Nzabirinda, arrested in 2001 in Brussels where he was an investigator for an ICTR defence team, was convicted in February 2007 after having been found guilty of murder as a crime against humanity. Nzabirinda apparently will be completing his prison term in Arusha at the special United Nations Detention Facility (UNDF) without getting a host country to serve his sentence.
After having denied the allegations against him, Nzabirinda ended up pleading guilty in December 2006, admitting to have taken part, during the genocide, at organizing meetings for massacres and to have acted as an "approving spectator" during two murders committed in his vicinity.
The prosecution and defence had agreed to propose to the Chamber a sentence ranging between 5 and 8 years in prison. The Chamber, even if it followed their recommendation, was not held to respect this agreement.
Nzabirinda will be the third ICTR convict to finish serving his sentence.
In March, the former Councillor, Vincent Rutaganira, sentenced to six years in prison by the ICTR, found his freedom after having served the totality of his sentence.
The day following his release, Rutaganira had accused the administration of the ICTR of wanting to drive him out of the house where he was staying at the account of the ICTR while waiting to find a host country.
Rutaganira, according to ICTR sources, is now residing in a Southern Africa country.

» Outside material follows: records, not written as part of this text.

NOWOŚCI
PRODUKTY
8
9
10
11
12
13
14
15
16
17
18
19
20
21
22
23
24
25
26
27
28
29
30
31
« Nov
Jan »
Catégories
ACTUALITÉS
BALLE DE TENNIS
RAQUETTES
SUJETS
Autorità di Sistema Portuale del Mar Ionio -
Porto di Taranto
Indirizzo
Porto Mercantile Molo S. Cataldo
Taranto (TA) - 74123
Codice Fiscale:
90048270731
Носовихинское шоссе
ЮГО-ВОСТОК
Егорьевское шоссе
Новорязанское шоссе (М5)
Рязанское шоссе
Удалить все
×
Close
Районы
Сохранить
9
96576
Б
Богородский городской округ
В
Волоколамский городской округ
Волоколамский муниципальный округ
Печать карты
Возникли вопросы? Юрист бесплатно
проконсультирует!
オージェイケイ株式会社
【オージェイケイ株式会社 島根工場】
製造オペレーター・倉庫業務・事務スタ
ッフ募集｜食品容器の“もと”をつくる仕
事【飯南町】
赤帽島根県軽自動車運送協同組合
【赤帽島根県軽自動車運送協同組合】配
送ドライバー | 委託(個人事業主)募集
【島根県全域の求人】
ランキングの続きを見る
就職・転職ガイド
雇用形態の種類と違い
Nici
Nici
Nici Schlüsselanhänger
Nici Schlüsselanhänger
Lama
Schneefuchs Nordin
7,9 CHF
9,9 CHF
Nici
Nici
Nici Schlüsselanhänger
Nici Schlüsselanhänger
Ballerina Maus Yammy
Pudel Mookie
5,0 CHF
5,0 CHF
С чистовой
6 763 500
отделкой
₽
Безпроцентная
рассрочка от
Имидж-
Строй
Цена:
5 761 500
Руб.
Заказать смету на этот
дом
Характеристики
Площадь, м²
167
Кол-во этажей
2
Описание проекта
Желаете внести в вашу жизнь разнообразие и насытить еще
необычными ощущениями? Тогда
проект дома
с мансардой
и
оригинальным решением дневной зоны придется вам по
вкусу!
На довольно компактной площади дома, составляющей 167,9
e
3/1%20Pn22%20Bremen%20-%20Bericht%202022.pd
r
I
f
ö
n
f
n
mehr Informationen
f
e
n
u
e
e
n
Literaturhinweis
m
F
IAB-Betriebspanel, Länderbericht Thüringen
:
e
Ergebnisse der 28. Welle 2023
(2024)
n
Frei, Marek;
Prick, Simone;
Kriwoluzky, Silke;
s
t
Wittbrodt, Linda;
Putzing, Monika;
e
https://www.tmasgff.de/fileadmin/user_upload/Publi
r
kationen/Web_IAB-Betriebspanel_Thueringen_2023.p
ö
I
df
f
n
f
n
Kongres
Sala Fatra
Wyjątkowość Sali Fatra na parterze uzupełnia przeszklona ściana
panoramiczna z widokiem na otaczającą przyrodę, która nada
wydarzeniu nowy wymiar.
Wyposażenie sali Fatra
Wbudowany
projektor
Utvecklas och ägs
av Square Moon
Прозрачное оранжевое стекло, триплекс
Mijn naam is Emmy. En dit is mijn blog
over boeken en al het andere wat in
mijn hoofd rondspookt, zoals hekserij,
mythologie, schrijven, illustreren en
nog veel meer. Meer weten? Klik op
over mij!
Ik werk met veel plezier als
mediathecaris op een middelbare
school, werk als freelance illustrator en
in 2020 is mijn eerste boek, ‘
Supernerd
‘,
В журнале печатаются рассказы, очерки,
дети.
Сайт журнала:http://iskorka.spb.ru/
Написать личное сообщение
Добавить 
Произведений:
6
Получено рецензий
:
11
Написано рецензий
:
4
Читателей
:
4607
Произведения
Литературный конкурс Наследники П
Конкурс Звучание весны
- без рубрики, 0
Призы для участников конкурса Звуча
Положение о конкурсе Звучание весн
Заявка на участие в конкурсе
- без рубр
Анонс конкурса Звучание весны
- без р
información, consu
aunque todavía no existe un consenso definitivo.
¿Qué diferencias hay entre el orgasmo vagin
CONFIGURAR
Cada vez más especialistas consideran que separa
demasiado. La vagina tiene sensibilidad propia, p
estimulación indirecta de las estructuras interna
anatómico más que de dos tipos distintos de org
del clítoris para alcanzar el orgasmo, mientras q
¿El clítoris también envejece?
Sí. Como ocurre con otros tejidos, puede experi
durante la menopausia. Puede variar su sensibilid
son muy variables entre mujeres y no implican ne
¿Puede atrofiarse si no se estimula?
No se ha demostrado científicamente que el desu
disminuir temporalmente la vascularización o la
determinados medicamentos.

Questioned on the issue recently, the ICTR spokesperson, Roland Amoussouga, responded: "He is somewhere, but he [Rutaganira] does not wish that the place be revealed".
The first convict to have finished serving his sentence, Adventist Pastor Elizaphan Ntakirutimana, died from natural causes on 22 January 2007, less than a month after having been released. He had not yet found a host country either.